Dalam sejarahnya umat muslim telah banyak menelurkan ilmuwan-ilmuwan yang berpengaruh besar untuk peradaban dunia. Ilmuwan-ilmuwan muslim yang mayoritas berasal dari Timur Tengah ini juga tak kalah berjasa seperti ilmuwan dari Eropa, Amerika, ataupun daratan China. Dan salah satu ilmuwan muslim yang paling berpengaruh itu adalah Al-Khwarizmi. Dialah penemu konsep angka 0 dan 1-9 dalam matematika.
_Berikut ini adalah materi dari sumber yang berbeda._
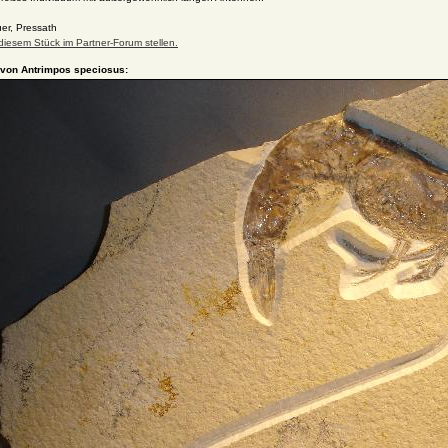
er, Pressath
diesem Stück im Partner-Forum stellen.
 von Antrimpos speciosus:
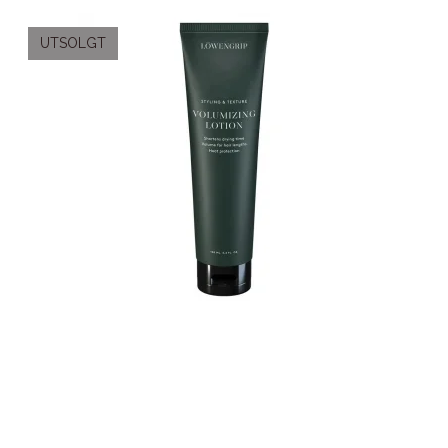
UTSOLGT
Lahir dengan nama lengkap Muhammad Ibn Musa Al-Khwarizmi dan besar didaerah Khiva, sebuah desa kecil di Uzbekistan dan berbatasan langsung dengan Turkmenistan- membuat dirinya menjadi pribadi yang ‘gila’ akan ilmu. Karya-karya awalnya dalam dunia pendidikan adalah berbagai terjemahan manuskrip ilmiah ilmuawan Yunani kuno, Ibrani, dan Romawi kedalam bahasa Arab.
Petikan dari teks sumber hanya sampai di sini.